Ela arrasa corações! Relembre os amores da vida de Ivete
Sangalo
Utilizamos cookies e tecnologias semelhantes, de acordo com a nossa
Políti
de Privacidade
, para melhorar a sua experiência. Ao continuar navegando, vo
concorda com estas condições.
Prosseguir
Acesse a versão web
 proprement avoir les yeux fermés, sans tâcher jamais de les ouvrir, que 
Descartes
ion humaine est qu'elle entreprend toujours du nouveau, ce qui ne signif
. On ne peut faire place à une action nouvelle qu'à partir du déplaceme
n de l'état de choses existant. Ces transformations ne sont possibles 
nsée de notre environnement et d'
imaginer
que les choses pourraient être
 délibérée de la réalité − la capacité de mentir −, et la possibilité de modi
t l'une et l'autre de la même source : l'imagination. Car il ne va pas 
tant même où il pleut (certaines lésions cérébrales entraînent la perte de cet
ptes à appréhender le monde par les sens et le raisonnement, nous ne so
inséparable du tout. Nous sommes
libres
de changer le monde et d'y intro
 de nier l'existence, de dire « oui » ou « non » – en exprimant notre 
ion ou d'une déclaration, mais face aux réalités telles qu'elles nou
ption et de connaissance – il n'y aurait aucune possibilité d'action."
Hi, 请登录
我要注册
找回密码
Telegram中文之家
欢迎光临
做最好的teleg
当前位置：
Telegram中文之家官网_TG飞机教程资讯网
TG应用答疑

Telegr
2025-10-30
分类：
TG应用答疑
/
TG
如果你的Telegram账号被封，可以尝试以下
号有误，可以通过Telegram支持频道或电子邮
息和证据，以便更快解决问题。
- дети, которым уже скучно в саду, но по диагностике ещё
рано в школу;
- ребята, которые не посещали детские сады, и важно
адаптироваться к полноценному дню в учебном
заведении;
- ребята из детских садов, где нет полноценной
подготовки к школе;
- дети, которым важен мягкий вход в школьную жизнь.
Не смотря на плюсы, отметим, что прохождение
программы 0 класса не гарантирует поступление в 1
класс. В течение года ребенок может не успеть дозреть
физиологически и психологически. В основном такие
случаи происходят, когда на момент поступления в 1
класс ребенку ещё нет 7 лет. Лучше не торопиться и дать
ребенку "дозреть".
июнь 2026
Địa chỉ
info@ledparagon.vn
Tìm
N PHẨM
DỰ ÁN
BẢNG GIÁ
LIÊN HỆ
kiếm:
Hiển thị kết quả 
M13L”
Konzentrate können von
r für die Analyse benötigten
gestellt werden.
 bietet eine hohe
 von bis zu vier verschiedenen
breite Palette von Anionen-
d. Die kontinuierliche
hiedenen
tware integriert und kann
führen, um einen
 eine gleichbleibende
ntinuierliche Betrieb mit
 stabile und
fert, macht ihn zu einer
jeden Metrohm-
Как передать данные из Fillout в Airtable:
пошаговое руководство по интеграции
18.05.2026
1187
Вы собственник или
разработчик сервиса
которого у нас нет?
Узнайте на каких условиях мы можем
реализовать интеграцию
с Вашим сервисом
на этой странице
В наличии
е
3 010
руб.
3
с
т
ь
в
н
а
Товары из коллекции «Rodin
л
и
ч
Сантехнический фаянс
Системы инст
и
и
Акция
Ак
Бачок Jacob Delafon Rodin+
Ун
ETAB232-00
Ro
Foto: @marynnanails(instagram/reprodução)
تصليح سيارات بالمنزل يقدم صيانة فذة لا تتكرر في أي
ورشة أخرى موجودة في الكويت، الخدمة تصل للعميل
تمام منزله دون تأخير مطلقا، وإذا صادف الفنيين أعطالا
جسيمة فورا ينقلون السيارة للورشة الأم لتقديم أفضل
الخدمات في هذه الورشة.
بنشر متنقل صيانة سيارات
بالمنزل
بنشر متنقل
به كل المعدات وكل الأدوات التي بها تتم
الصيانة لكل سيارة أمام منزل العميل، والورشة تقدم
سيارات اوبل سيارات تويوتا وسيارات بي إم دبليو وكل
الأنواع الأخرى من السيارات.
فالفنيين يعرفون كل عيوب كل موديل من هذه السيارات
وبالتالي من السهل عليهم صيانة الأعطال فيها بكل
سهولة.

════════════════════

--- Work request ---
Quote every record above exactly.

--- Solution for this task ---
Ela arrasa corações! Relembre os amores da vida de Ivete
Sangalo
Utilizamos cookies e tecnologias semelhantes, de acordo com a nossa
Políti
de Privacidade
, para melhorar a sua experiência. Ao continuar navegando, vo
concorda com estas condições.
Prosseguir
Acesse a versão web
 proprement avoir les yeux fermés, sans tâcher jamais de les ouvrir, que 
Descartes
ion humaine est qu'elle entreprend toujours du nouveau, ce qui ne signif
. On ne peut faire place à une action nouvelle qu'à partir du déplaceme
n de l'état de choses existant. Ces transformations ne sont possibles 
nsée de notre environnement et d'
imaginer
que les choses pourraient être
 délibérée de la réalité − la capacité de mentir −, et la possibilité de modi
t l'une et l'autre de la même source : l'imagination. Car il ne va pas 
tant même où il pleut (certaines lésions cérébrales entraînent la perte de cet
ptes à appréhender le monde par les sens et le raisonnement, nous ne so
inséparable du tout. Nous sommes
libres
de changer le monde et d'y intro
 de nier l'existence, de dire « oui » ou « non » – en exprimant notre 
ion ou d'une déclaration, mais face aux réalités telles qu'elles nou
ption et de connaissance – il n'y aurait aucune possibilité d'action."
Hi, 请登录
我要注册
找回密码
Telegram中文之家
欢迎光临
做最好的teleg
当前位置：
Telegram中文之家官网_TG飞机教程资讯网
TG应用答疑

Telegr
2025-10-30
分类：
TG应用答疑
/
TG
如果你的Telegram账号被封，可以尝试以下
号有误，可以通过Telegram支持频道或电子邮
息和证据，以便更快解决问题。
- дети, которым уже скучно в саду, но по диагностике ещё
рано в школу;
- ребята, которые не посещали детские сады, и важно
адаптироваться к полноценному дню в учебном
заведении;
- ребята из детских садов, где нет полноценной
подготовки к школе;
- дети, которым важен мягкий вход в школьную жизнь.
Не смотря на плюсы, отметим, что прохождение
программы 0 класса не гарантирует поступление в 1
класс. В течение года ребенок может не успеть дозреть
физиологически и психологически. В основном такие
случаи происходят, когда на момент поступления в 1
класс ребенку ещё нет 7 лет. Лучше не торопиться и дать
ребенку "дозреть".
июнь 2026
Địa chỉ
info@ledparagon.vn
Tìm
N PHẨM
DỰ ÁN
BẢNG GIÁ
LIÊN HỆ
kiếm:
Hiển thị kết quả 
M13L”
Konzentrate können von
r für die Analyse benötigten
gestellt werden.
 bietet eine hohe
 von bis zu vier verschiedenen
breite Palette von Anionen-
d. Die kontinuierliche
hiedenen
tware integriert und kann
führen, um einen
 eine gleichbleibende
ntinuierliche Betrieb mit
 stabile und
fert, macht ihn zu einer
jeden Metrohm-
Как передать данные из Fillout в Airtable:
пошаговое руководство по интеграции
18.05.2026
1187
Вы собственник или
разработчик сервиса
которого у нас нет?
Узнайте на каких условиях мы можем
реализовать интеграцию
с Вашим сервисом
на этой странице
В наличии
е
3 010
руб.
3
с
т
ь
в
н
а
Товары из коллекции «Rodin
л
и
ч
Сантехнический фаянс
Системы инст
и
и
Акция
Ак
Бачок Jacob Delafon Rodin+
Ун
ETAB232-00
Ro
Foto: @marynnanails(instagram/reprodução)
تصليح سيارات بالمنزل يقدم صيانة فذة لا تتكرر في أي
ورشة أخرى موجودة في الكويت، الخدمة تصل للعميل
تمام منزله دون تأخير مطلقا، وإذا صادف الفنيين أعطالا
جسيمة فورا ينقلون السيارة للورشة الأم لتقديم أفضل
الخدمات في هذه الورشة.
بنشر متنقل صيانة سيارات
بالمنزل
بنشر متنقل
به كل المعدات وكل الأدوات التي بها تتم
الصيانة لكل سيارة أمام منزل العميل، والورشة تقدم
سيارات اوبل سيارات تويوتا وسيارات بي إم دبليو وكل
الأنواع الأخرى من السيارات.
فالفنيين يعرفون كل عيوب كل موديل من هذه السيارات
وبالتالي من السهل عليهم صيانة الأعطال فيها بكل
سهولة.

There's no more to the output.